Background Methicillin-resistant Staphylococcus aureus (MRSA) has since become a major cause of illness and death in our healthcare setting. Risk factors for HA-MRSA include hospitalization, older age, invasive devices, and residence in long-term care facility, including exposure to antimicrobial agents.
Objectives HA-MRSA isolates are often resistant to several antimicrobial drug classes in addition to beta-lactams. The CA-MRSA infections usually affects young, healthy persons and associated with sharing towels or athletic equipment, participating in contact sports, living in unsanitary and crowded areas, using illegal intravenous drugs.
Methods Directions were given out for clinical microbiology laboratories to submit invasive isolates of MRSA to our unit, where we perform antimicrobial drug susceptibility tests on all isolates and characterize all isolates that were resistant to <3 non-beta-lactam antimicrobial drug classes. Most isolates were obtained from blood cultures.
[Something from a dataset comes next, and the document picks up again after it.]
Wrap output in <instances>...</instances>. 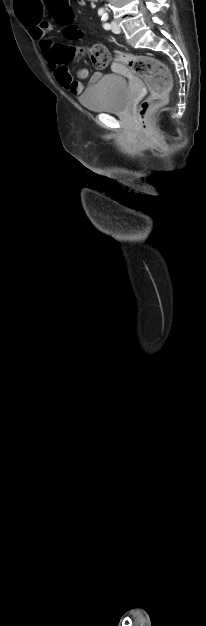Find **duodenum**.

Result The full model for predicting invasive infection with CA-MRSA compared with HA-MRSA included age, seasonality, and hospital exposure, plus specimen type. The only significant predictors of CA-MRSA infection compared with HA-MRSA were age <69 years, which was associated with increased risk ([OR] 5.1, 95% [CI] 2.06–12.64), and hospital exposure (OR 0.07, 95% CI 0.01–0.51), which was associated with decreased risk. Most patients were hospitalized for their infections and the proportion of patients admitted to intensive care units did not vary by strain. Patients infected by MRSA were younger than those infected by other strains.
Conclusion The number of invasive MRSA infections reported and the number of invasive infections caused by CA-MRSA is on the increase. The increase of CA-MRSA poses a unique public health threat. It is now clear that CA-MRSA no longer causes only SSTIs but now causes an increased proportion of invasive infections in a rural state.